5 settembre 2008

Il Socialismo Italiano (wikipedia)

Le origini del movimento socialista in Italia

In Italia la crescita del movimento operaio si delinea sulla fine del XIX secolo. Le prime organizzazioni di lavoratori sono le società di mutuo soccorso e le cooperative di tradizione mazziniana e a fine solidaristico. La presenza in Italia di Bakunin dal 1864 al 1867 dà impulso all'anarchismo. L'episodio anarchico di propaganda più noto è quello del 1877 (un gruppo di anarchici tentò di far sollevare i contadini del Matese). La strategia insurrezionale fallisce mentre riscuote molto successo il partito Socialdemocratico nelle elezioni del 1877. I primi a sostenere la necessità di incanalare le energie rivoluzionarie in un'organizzazione partitica sono Bignami e Gnocchi-Viani con la rivista " La Plebe" al quale poi si affiancano le "Lettere aperte agli amici di Romagna", dove si denuncia il carattere settario del movimento anarchico e l'astensionismo elettorale. Nel 1881 Andrea Costa organizza il Partito Socialista Rivoluzionario di Romagna, che sosteneva, fra l'altro, le lotte dei lavoratori, l'agitazione per riforme economiche e politiche, la partecipazione alle elezioni amministrative e politiche. Il partito di Costa incontra grandi difficoltà anche se riesce ad essere eletto alla Camera come primo deputato socialista. Alle elezioni del 1882 si presenta il Partito Operaio Italiano ma senza successo. Frattanto il movimento operaio si organizza in forme più complesse: Federazioni di mestiere, Camere di lavoro, etc. Le Camere di Lavoro si trasformano in organizzazioni autonome e divengono il punto di aggregazione a livello cittadino di tutti i lavoratori.

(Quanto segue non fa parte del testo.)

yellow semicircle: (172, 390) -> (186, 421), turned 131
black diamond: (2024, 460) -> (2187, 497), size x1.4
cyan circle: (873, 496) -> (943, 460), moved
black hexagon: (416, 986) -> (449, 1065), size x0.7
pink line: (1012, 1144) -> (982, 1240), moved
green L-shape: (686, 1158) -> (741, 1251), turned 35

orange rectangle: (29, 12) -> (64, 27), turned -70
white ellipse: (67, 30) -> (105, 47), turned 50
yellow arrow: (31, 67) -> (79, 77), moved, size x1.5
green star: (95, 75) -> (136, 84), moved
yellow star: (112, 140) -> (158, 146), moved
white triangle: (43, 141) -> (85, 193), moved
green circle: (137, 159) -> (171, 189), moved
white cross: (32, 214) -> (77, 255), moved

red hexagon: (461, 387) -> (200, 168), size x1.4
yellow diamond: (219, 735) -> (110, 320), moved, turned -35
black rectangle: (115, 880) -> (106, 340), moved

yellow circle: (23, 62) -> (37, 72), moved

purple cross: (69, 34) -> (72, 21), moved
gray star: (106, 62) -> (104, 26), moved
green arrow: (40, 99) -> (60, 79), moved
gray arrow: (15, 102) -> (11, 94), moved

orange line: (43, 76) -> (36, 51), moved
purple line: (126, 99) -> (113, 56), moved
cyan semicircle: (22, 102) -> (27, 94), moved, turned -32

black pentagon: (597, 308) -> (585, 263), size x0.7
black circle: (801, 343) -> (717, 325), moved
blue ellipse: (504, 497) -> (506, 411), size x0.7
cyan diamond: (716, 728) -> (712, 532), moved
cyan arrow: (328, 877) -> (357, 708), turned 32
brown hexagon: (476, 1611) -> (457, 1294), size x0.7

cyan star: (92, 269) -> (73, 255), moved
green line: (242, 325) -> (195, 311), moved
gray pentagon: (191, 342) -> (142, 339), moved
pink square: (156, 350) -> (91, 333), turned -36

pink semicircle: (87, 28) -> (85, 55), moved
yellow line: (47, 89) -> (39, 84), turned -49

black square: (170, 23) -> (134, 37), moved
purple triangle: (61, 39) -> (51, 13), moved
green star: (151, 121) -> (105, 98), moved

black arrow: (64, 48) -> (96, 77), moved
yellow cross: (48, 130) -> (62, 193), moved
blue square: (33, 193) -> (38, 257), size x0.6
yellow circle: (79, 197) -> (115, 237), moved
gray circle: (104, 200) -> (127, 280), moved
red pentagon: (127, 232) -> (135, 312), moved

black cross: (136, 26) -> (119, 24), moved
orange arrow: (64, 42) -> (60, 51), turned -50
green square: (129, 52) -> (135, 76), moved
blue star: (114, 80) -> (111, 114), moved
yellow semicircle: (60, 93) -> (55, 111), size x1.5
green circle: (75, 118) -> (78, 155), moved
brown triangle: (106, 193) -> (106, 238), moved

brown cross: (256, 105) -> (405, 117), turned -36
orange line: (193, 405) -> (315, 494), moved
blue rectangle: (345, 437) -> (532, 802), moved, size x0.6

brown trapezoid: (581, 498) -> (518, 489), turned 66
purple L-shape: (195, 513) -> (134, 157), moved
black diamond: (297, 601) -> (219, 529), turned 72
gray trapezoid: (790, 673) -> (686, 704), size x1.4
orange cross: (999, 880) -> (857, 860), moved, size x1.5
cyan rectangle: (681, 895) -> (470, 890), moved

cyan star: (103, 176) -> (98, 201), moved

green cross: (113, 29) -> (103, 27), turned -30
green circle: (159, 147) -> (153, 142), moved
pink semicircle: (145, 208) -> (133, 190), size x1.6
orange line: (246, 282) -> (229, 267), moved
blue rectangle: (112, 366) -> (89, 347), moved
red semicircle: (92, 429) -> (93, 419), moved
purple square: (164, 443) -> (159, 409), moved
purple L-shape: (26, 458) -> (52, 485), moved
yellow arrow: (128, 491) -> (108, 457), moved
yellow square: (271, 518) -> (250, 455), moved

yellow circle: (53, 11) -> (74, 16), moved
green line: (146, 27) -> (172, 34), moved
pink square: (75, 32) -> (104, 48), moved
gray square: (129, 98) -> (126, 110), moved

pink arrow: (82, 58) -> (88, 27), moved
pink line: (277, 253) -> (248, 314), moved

Il Partito dalla nascita all'avvento della Repubblica

1892: fondazione del partito

Filippo Turati
Filippo Turati

Su queste basi nel 1892 nasce a Genova il Partito dei Lavoratori Italiani che fonde in sé l'esperienza del Partito Operaio Italiano nato nel 1882 a Milano, la Lega Socialista Milanese - d'ispirazione riformista, fondata nel 1889 per iniziativa di Turati - e molte leghe e movimenti italiani che si rifanno al socialismo di ispirazione marxista. Tra i promotori della formazione del PSI ci sono Filippo Turati, Claudio Treves, Leonida Bissolati, Ghisleri, Ferri, tutti provenienti dall'esperienza del Positivismo. Turati è erede del radicalismo democratico; nel 1885 si era unito con la rivoluzionaria Anna Kuliscioff; conosce le opere di Marx ed Engels, fu attratto dalla socialdemocrazia tedesca e dalle associazioni operaie lombarde. Turati considera il Socialismo non dal punto di vista insurrezionale, ma come un'ideale da calare nelle specifiche situazioni storiche. È nel 1893 che il Partito Socialista si dà un'autonomia e un nome ufficiale (Congresso di Reggio Emilia). Nell'ottobre del 1894 il partito venne sciolto per decreto a causa della repressione crispina. In contrapposizione alla repressione vi fu un'alleanza democratico-socialista alle elezioni del 1895.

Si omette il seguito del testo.